The restaurant is open only to ticket-holders during home Orioles games. On non-game days and when the Orioles aren't in town, Dempsey's is open to the public. Judging by the crowd — or lack thereof — during our recent visit, the public doesn't know that yet.
But given Dempsey's friendly service and capable takes on local favorites, like Old Bay-flecked crab dip and Berger cookie ice cream sandwiches, it's only a matter of time before tourists and locals are jockeying for tables.
With numerous TVs positioned throughout the restaurant and bar, Dempsey's is an ideal spot for away game viewing. When we arrived on a recent Sunday afternoon, it was the bottom of the fourth inning and the Orioles were up 1-0 over the Tampa Bay Rays. A few hard core fans, decked out in head-to-toe O's gear, sat at the bar, but otherwise the restaurant was empty.
Without a crowd, the newness of the space shines — literally. The surfaces, from the high-gloss floor to the spotless tables, sparkle. Baseball memorabilia covers the walls. At eye level, Dempsey's looks like any other brand spanking new Orioles-themed sports bar. But glancing up to the ceiling, we spotted rough wooden beams, dark with age, preserved since the days the space was a working warehouse.
Dempsey's bills itself as a brew pub and, true to name, offers four beers brewed in-house, held in large stainless steel kettles on one side of the restaurant. The beers — poured from taps cutely topped by Rick Dempsey bobble heads — are works in progress, explained manager Vince Vasquez. Unfortunately, during our visit, it showed.
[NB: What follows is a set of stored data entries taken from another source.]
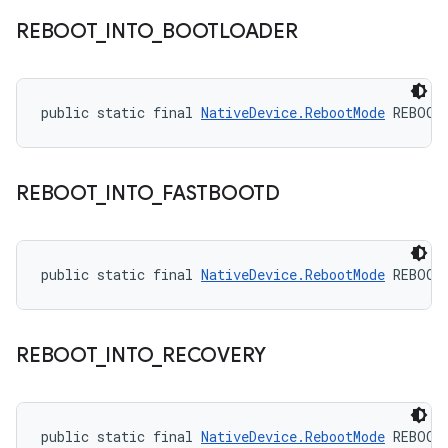
REBOOT
_
INTO
_
BOOTLOADER
public static final 
NativeDevice.RebootMode
 REBOOT
REBOOT
_
INTO
_
FASTBOOTD
public static final 
NativeDevice.RebootMode
 REBOOT
REBOOT
_
INTO
_
RECOVERY
public static final 
NativeDevice.RebootMode
 REBOOT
We tried three of the four options ($3.50 per beer); each fell short of our expectations. The Rain Delay IPA wasn't hoppy enough, the Wild Pitch Wheat needed more wheat, and Rick's Red Ale was rich in color, but not in flavor.
Like the beers, Dempsey's menu is also receiving some fine-tuning, but happily, the food is ready for prime time.
We started with crab dip ($10), which arrived piping hot and covered with a thick and gooey crust of Old Bay-dusted cheddar cheese. The dip itself was a creamy, slightly spicy mix of backfin and lump crab, served with crispy pita triangles, also sprinkled with Old Bay, for dipping. All that Old Bay rendered a few bites overly salty, but for the most part, the balance between cheese, crab and spice was a good one.
Rockfish tacos ($13) are billed as an appetizer, but the three large soft tacos were enough for a meal. Chunks of fish, lightly dusted with flour and spices and quickly fried, were flaky and moist. Topped with shredded lettuce, thin slices of sweet peppers, drizzled with a spicy Old Bay-pepper aioli, and served with pico de gallo, sour cream and guacamole, the dish put a tasty local spin on fish tacos. Our only complaint was the fish-to-veg ratio: We would've paid extra for a little more fish in each taco.
Dempsey's is operated by Delaware North Sportservice, the company that runs the concessions throughout Camden Yards, and the mind behind the menu is Camden Yards' executive chef, Josh Distenfeld. Despite the massive organization behind the operation, Distenfeld likes to keep things local whenever possible, including purchasing the beef for Dempsey's burgers from Fells Point Meats.
We tried the Dempsey Burger ($10), a satisfying, if standard, take on the traditional bacon cheeseburger. Cooked just to medium rare, as requested, the burger was savory, juicy, and a good match for the salty, crispy fries.
As we ate, a few more diners trickled into the restaurant, chatting with each other, the bartender, and a manager as he made his rounds. At our table, he stopped to chat, asking if we were local and encouraging us to come back with friends. Our waitress was friendly, too, and prompt with food and drinks (though admittedly, she had few tables to juggle).
Our meals were filling, but once we saw the dessert menu, there was no turning back. We absolutely had to order the duo of Berger cookie ice cream sandwiches ($5).
Arriving ice cold, straight from the freezer, the dessert is simple, but delightful. A scoop of vanilla ice cream sandwiched between two Berger cookies, frosting side out. According to Vasquez, the kitchen sometimes experiments with different flavors of ice cream, but there's really no need to mess with the original. It's fantastic.